Вечер был очень насыщенным — Каллон пригласил актеров, которые демонстрировали небольшие сценки, некоторые были легкие и забавные, другие — с глубоким смыслом. Перемещаясь по атриуму с подносом, Изабелла слышала разговоры на разнообразные темы. Одна группа гостей обсуждала политику, другая во главе с хозяйкой — наряды и прически приглашенных женщин, третья компания близких друзей банально сплетничала. Так, рабыня краем уха услышала, что лучшие бордели находятся сразу за храмом Венеры.

Когда Изабелла направилась отнести использованные кубки посудомойке и взять новые, чтобы затем распорядитель их наполнил, в коридоре она неожиданно столкнулась с хозяином. Его глаза горели, а руки действовали. Обхватив рабыню за плечи, Эдвард Антоний наклонился и, не произнеся ни слова, мягко поцеловал ее. Оторвавшись через несколько долгих мгновений, господин наклонил голову в другую сторону и опять прижался губами ко рту невольницы. Все происходило в полной тишине, а поднос с пустыми кубками девушка все еще держала в руках. В коридоре появились другие рабы — Изабелла узнала их по голосам — они резко замолчали, когда поняли, что происходит, и прошли дальше в сторону хозяйственной части дома.
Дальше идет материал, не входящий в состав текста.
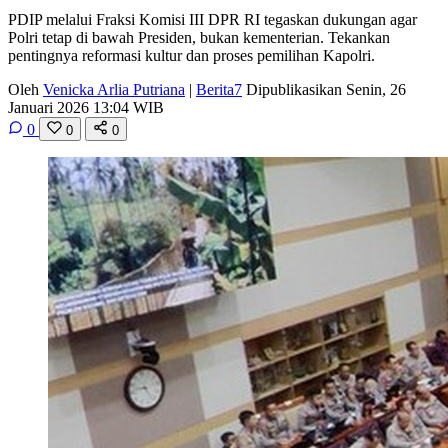
PDIP melalui Fraksi Komisi III DPR RI tegaskan dukungan agar
Polri tetap di bawah Presiden, bukan kementerian. Tekankan
pentingnya reformasi kultur dan proses pemilihan Kapolri.
Oleh
Venicka Arlia Putriana
|
Berita7
Dipublikasikan Senin, 26
Januari 2026 13:04 WIB
0
0
0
Ничего особо удивительного в происходящем не было — Каллон иногда забредал и в эти коридоры, стремясь насытить свои внезапно возникшие желания, и, конечно же, он никогда не ограничивался поцелуем.

Изабелла готова была подчиниться ему во всем — но не только потому, что она рабыня, девушке самой хотелось неизведанного доселе продолжения с Эдвардом Антонием, невзирая на страх перед Розалией Каллоной. Для девушки не было никого приятней, красивей и мудрей ее господина. Наверняка хозяйка прикажет отстегать невольницу намного сильнее, чем в прошлый раз, виня личную рабыню за распутные действия своего брата.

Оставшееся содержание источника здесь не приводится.